Ecco le testuali risposte di Emanuele Pellizzari alle nostre domande
D.: Consideriamo una parete già chiodata con A4 o PLX. Cosa succede se si scopre che in base a questo criterio per questa parete bisognava usare chiodi al titanio?
Nella enorme maggioranza dei casi il PLX ha già evidenziato problemi, tanto da portare anche a dei richiami. Il PLX si è dimostrato molto peggio del A2/304: va cambiato, e rapidamente. Se invece c’è del A4/316, io monitorerei la parete, e solo in casi di rottura di ancoraggi, procederei alla chiodatura.
D.: D.: Un chiodatore legge questa intervista e decide di fare il test su una parete di roccia. Quali strumenti ha a disposizione?
I test non possono essere fatti da tutti, perché serve un laboratorio. I costi ci sono. Tante volte prima di fare il test, basta un controllo empirico della parete: ruggine, roccia gialla, recinzioni vicine arrugginite. Poi, se si reputa importante, basta contattare l’UIAA che in base alla mole di lavoro, spedisce i kit per i test.

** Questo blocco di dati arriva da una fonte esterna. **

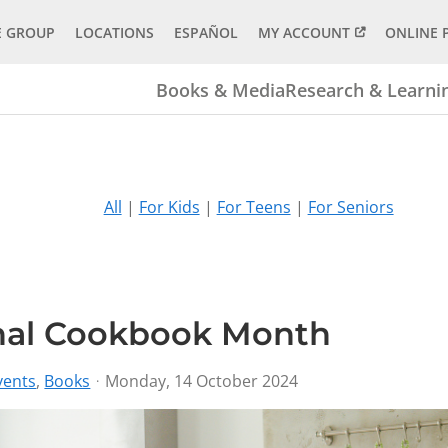
E GROUP
LOCATIONS
ESPAÑOL
MY ACCOUNT
ONLINE 
Books & Media
Research & Learni
All
|
For Kids
|
For Teens
|
For Seniors
onal Cookbook Month
vents
Books
Monday, 14 October 2024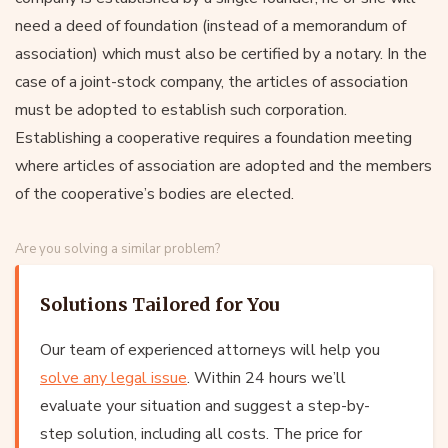
need a deed of foundation (instead of a memorandum of
association) which must also be certified by a notary. In the
case of a joint-stock company, the articles of association
must be adopted to establish such corporation.
Establishing a cooperative requires a foundation meeting
where articles of association are adopted and the members
of the cooperative’s bodies are elected.
Are you solving a similar problem?
Solutions Tailored for You
Our team of experienced attorneys will help you
solve any legal issue
. Within 24 hours we’ll
evaluate your situation and suggest a step-by-
step solution, including all costs. The price for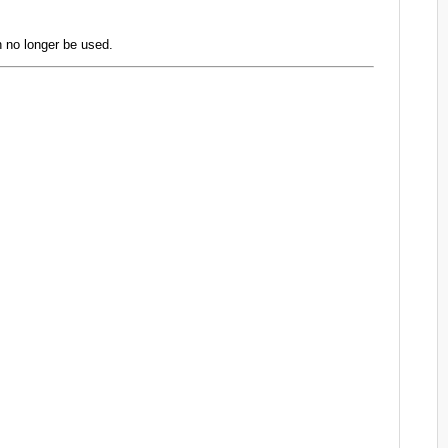
 no longer be used.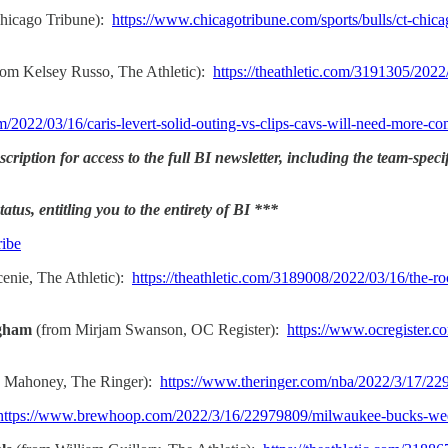
Chicago Tribune):
https://www.chicagotribune.com/sports/bulls/ct-ch
rom Kelsey Russo, The Athletic):
https://theathletic.com/3191305/2022
m/2022/03/16/caris-levert-solid-outing-vs-clips-cavs-will-need-more-co
ription for access to the full BI newsletter, including the team-speci
atus, entitling you to the entirety of BI ***
ribe
enie, The Athletic):
https://theathletic.com/3189008/2022/03/16/the-ro
ngham
(from Mirjam Swanson, OC Register):
https://www.ocregister.c
 Mahoney, The Ringer):
https://www.theringer.com/nba/2022/3/17/2
https://www.brewhoop.com/2022/3/16/22979809/milwaukee-bucks-we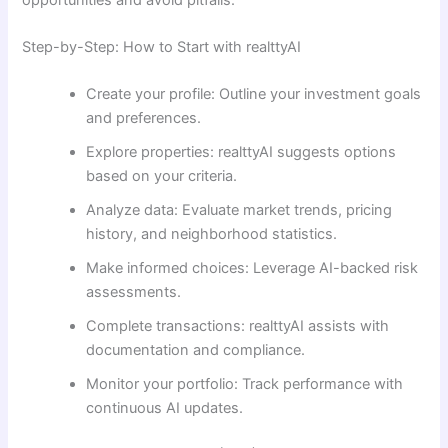
Step-by-Step: How to Start with realttyAI
Create your profile: Outline your investment goals
and preferences.
Explore properties: realttyAI suggests options
based on your criteria.
Analyze data: Evaluate market trends, pricing
history, and neighborhood statistics.
Make informed choices: Leverage AI-backed risk
assessments.
Complete transactions: realttyAI assists with
documentation and compliance.
Monitor your portfolio: Track performance with
continuous AI updates.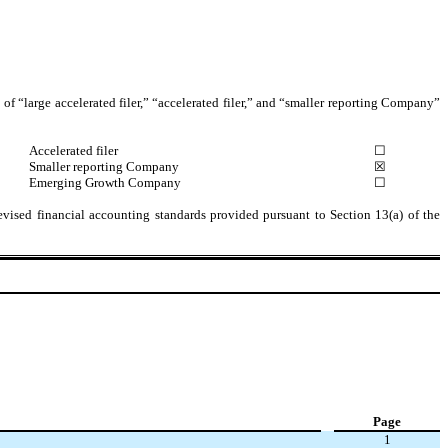
s of “large accelerated filer,” “accelerated filer,” and “smaller reporting Company”
Accelerated filer
☐
Smaller reporting Company
☒
Emerging Growth Company
☐
evised financial accounting standards provided pursuant to Section 13(a) of the
Page
1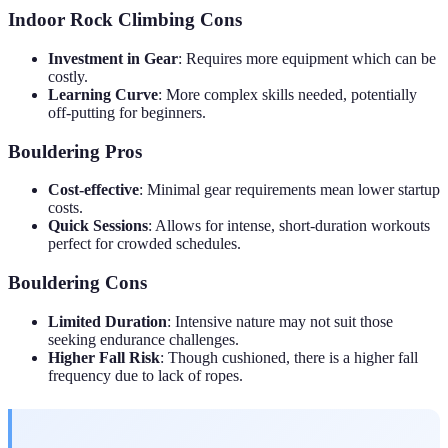
Indoor Rock Climbing Cons
Investment in Gear
: Requires more equipment which can be
costly.
Learning Curve
: More complex skills needed, potentially
off-putting for beginners.
Bouldering Pros
Cost-effective
: Minimal gear requirements mean lower startup
costs.
Quick Sessions
: Allows for intense, short-duration workouts
perfect for crowded schedules.
Bouldering Cons
Limited Duration
: Intensive nature may not suit those
seeking endurance challenges.
Higher Fall Risk
: Though cushioned, there is a higher fall
frequency due to lack of ropes.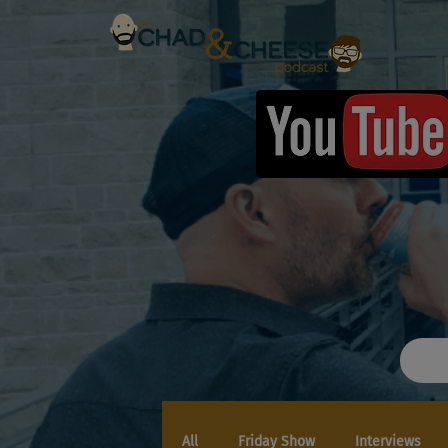
All
Friday Show
Interviews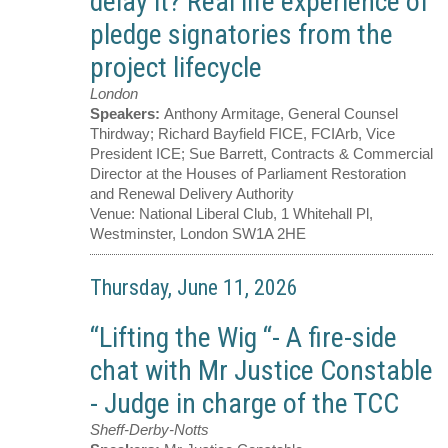
delay it? Real life experience of
pledge signatories from the
project lifecycle
London
Speakers:
Anthony Armitage, General Counsel
Thirdway; Richard Bayfield FICE, FCIArb, Vice
President ICE; Sue Barrett, Contracts & Commercial
Director at the Houses of Parliament Restoration
and Renewal Delivery Authority
Venue:
National Liberal Club, 1 Whitehall Pl,
Westminster, London SW1A 2HE
Thursday, June 11, 2026
“Lifting the Wig “- A fire-side
chat with Mr Justice Constable
- Judge in charge of the TCC
Sheff-Derby-Notts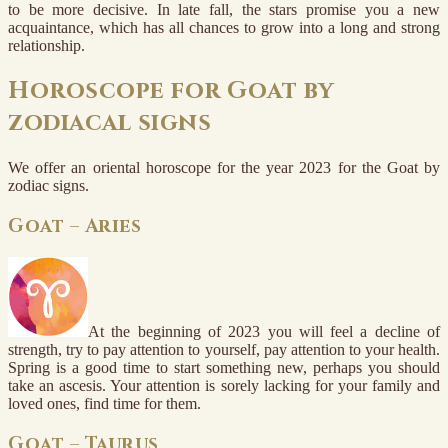
to be more decisive. In late fall, the stars promise you a new
acquaintance, which has all chances to grow into a long and strong
relationship.
Horoscope for Goat by
zodiacal signs
We offer an oriental horoscope for the year 2023 for the Goat by
zodiac signs.
Goat – Aries
At the beginning of 2023 you will feel a decline of
strength, try to pay attention to yourself, pay attention to your health.
Spring is a good time to start something new, perhaps you should
take an ascesis. Your attention is sorely lacking for your family and
loved ones, find time for them.
Goat – Taurus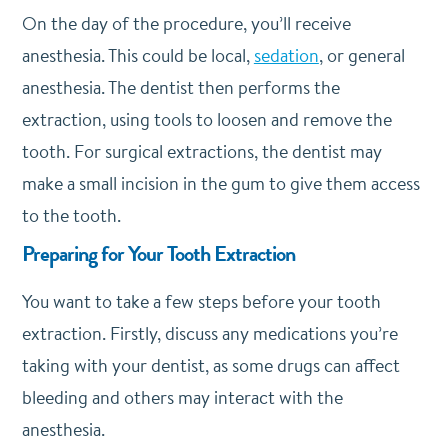
On the day of the procedure, you’ll receive
anesthesia. This could be local,
sedation
, or general
anesthesia. The dentist then performs the
extraction, using tools to loosen and remove the
tooth. For surgical extractions, the dentist may
make a small incision in the gum to give them access
to the tooth.
Preparing for Your Tooth Extraction
You want to take a few steps before your tooth
extraction. Firstly, discuss any medications you’re
taking with your dentist, as some drugs can affect
bleeding and others may interact with the
anesthesia.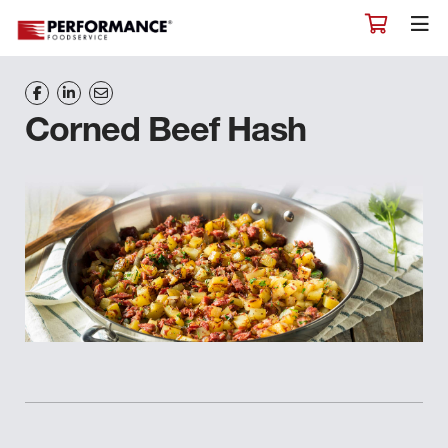
Corned Beef Hash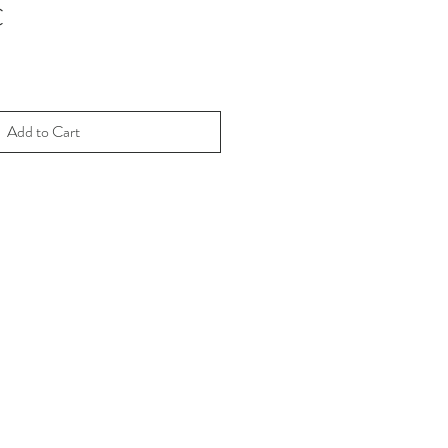
€
Add to Cart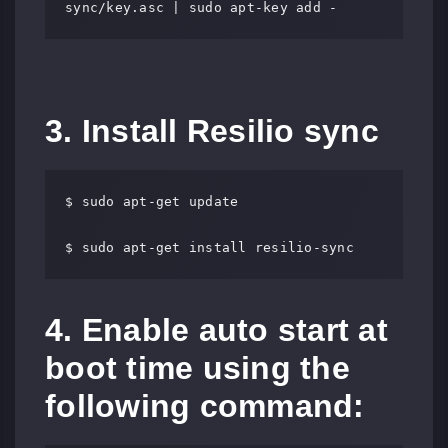
sync/key.asc | sudo apt-key add -
3. Install Resilio sync
$ sudo apt-get update

$ sudo apt-get install resilio-sync
4. Enable auto start at
boot time using the
following command: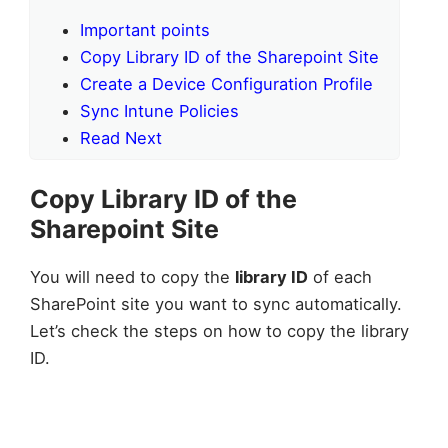
Important points
Copy Library ID of the Sharepoint Site
Create a Device Configuration Profile
Sync Intune Policies
Read Next
Copy Library ID of the
Sharepoint Site
You will need to copy the
library ID
of each
SharePoint site you want to sync automatically.
Let’s check the steps on how to copy the library
ID.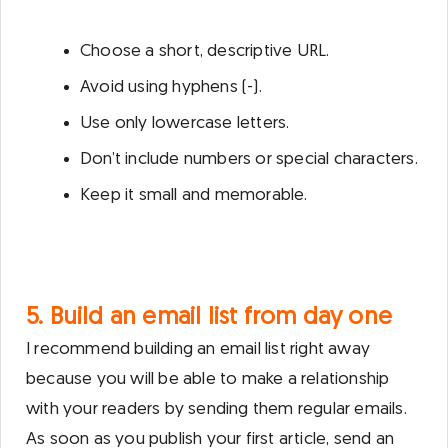
Choose a short, descriptive URL.
Avoid using hyphens (-).
Use only lowercase letters.
Don’t include numbers or special characters.
Keep it small and memorable.
5. Build an email list from day one
I recommend building an email list right away
because you will be able to make a relationship
with your readers by sending them regular emails.
As soon as you publish your first article, send an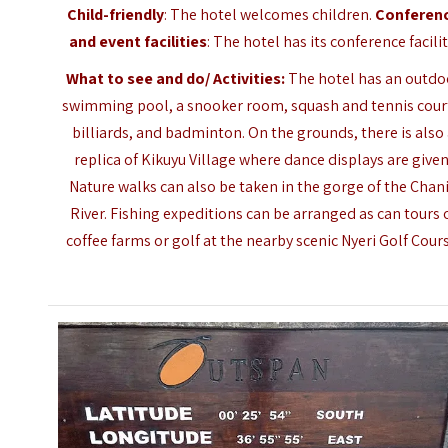
Child-friendly
: The hotel welcomes children.
Conferen
and event facilities
: The hotel has its conference facilit
What to see and do/ Activities:
The hotel has an outdo
swimming pool, a snooker room, squash and tennis cour
billiards, and badminton. On the grounds, there is also
replica of Kikuyu Village where dance displays are given
Nature walks can also be taken in the gorge of the Chan
River. Fishing expeditions can be arranged as can tours 
coffee farms or golf at the nearby scenic Nyeri Golf Cours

D.: Che difficoltà potrebbe trovare una persona che non ha particolari conoscenze nel campo della chimica?
Nessuna. Si tratta di una normale pulizia (tamponatura) della roccia.
D.: Si prevede l’uscita di una qualche facilitazione del processo di test, che lo renda praticabile da chiunque, più o meno come un test di gravidanza, o un test rapido per la diagnostica del Covid?
No. Il problema interessa tutti, ma alla fine, pochissimi sono realmente in grado di capire bene cosa fare, come farlo e perché, con tutte le problematiche connesse.